> [Saved data entries]:

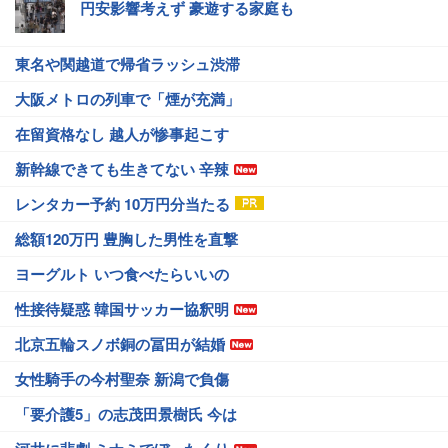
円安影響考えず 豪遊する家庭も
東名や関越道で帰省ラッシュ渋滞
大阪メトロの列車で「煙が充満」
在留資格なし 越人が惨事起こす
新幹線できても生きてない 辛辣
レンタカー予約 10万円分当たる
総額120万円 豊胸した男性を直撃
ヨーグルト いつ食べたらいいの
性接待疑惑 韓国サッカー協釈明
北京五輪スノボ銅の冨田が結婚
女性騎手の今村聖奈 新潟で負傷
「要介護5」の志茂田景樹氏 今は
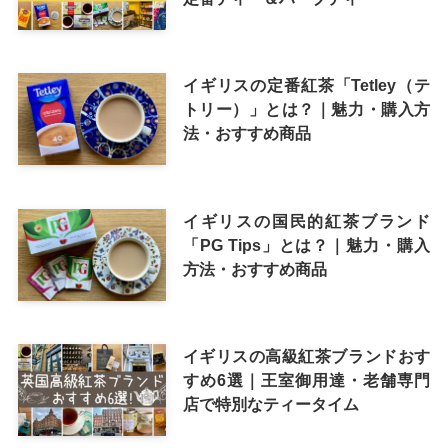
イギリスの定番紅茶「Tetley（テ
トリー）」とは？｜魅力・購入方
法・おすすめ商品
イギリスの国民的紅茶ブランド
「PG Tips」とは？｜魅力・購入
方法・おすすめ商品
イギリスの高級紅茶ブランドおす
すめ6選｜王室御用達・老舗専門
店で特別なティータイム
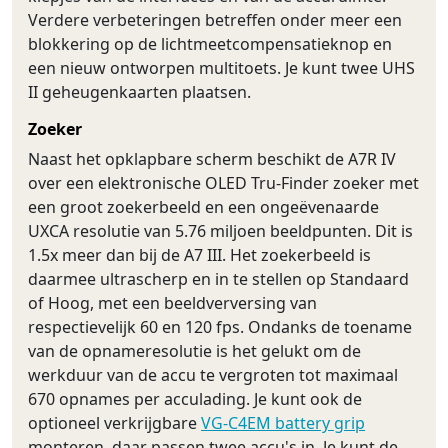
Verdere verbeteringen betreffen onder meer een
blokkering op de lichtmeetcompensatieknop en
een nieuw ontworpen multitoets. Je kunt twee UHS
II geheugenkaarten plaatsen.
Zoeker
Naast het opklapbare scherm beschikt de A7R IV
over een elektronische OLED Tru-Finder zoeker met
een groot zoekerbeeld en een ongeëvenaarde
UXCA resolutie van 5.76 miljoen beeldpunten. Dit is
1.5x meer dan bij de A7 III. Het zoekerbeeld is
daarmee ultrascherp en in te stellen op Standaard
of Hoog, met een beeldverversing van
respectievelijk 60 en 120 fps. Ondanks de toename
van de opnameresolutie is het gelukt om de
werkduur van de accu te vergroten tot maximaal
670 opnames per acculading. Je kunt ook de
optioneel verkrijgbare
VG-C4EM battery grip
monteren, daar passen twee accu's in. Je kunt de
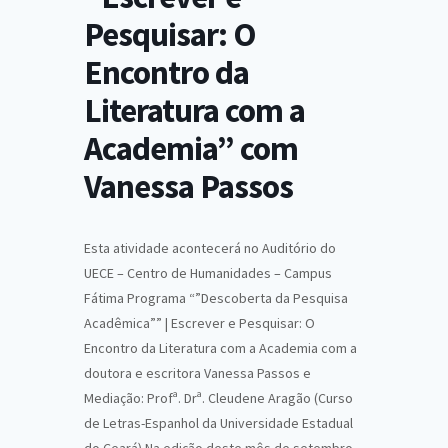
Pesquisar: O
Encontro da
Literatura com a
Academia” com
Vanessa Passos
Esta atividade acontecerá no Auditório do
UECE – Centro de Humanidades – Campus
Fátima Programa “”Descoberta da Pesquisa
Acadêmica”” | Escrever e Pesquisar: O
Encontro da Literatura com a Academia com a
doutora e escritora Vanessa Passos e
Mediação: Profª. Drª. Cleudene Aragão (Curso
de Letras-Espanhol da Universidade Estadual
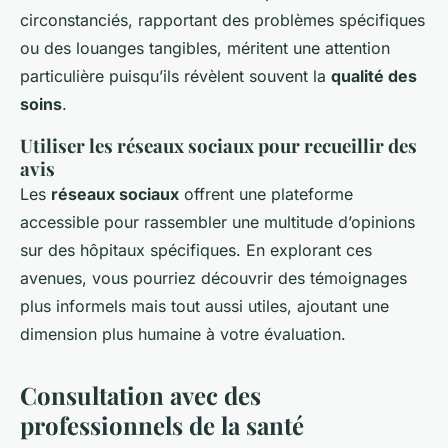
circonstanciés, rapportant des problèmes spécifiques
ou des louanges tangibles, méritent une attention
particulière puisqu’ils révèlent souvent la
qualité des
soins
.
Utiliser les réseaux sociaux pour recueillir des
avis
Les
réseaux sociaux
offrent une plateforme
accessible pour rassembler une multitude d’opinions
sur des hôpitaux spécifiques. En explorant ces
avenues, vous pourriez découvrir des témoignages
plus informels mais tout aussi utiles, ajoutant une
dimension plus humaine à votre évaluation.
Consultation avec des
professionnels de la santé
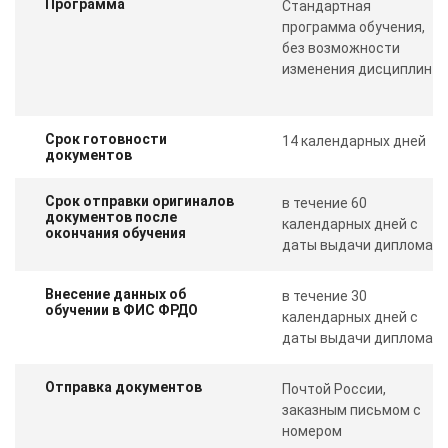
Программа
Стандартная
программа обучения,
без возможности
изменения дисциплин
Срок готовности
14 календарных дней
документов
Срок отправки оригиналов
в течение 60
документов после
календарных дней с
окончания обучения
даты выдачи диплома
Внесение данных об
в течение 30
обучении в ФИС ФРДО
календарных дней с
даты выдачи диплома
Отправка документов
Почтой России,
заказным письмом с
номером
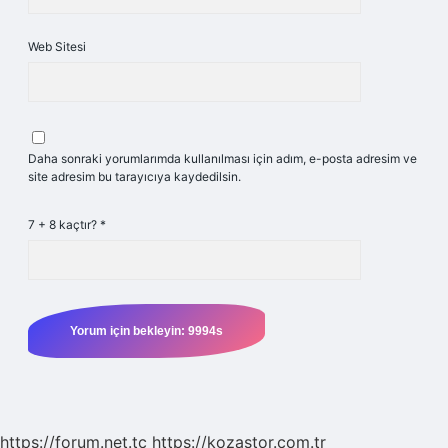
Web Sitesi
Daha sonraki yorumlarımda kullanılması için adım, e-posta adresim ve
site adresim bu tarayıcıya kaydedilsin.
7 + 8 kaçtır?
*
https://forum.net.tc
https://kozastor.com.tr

> [Instructions to follow]: Write out exactly the lines above between the one with "plus informels mais" and the one with "документов после", inclusive, with pictures left out.

> [Completed exercise]:
plus informels mais tout aussi utiles, ajoutant une
dimension plus humaine à votre évaluation.
Consultation avec des
professionnels de la santé
Программа
Стандартная
программа обучения,
без возможности
изменения дисциплин
Срок готовности
14 календарных дней
документов
Срок отправки оригиналов
в течение 60
документов после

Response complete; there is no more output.